Your answer must be the exact lines from the one holding "presidente y, más sombríamente, su" through the final line of the records below, both included, and nothing more.

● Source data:
■ ■ ■ ■ ■
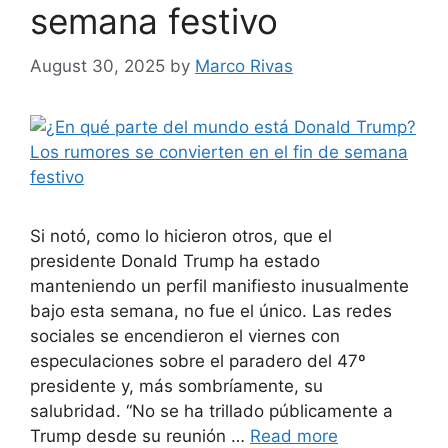
semana festivo
August 30, 2025
by
Marco Rivas
Si notó, como lo hicieron otros, que el
presidente Donald Trump ha estado
manteniendo un perfil manifiesto inusualmente
bajo esta semana, no fue el único. Las redes
sociales se encendieron el viernes con
especulaciones sobre el paradero del 47º
presidente y, más sombríamente, su
salubridad. “No se ha trillado públicamente a
Trump desde su reunión …
Read more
■ ■ ■ ■ ■
● Solved problem:
presidente y, más sombríamente, su
salubridad. “No se ha trillado públicamente a
Trump desde su reunión …
Read more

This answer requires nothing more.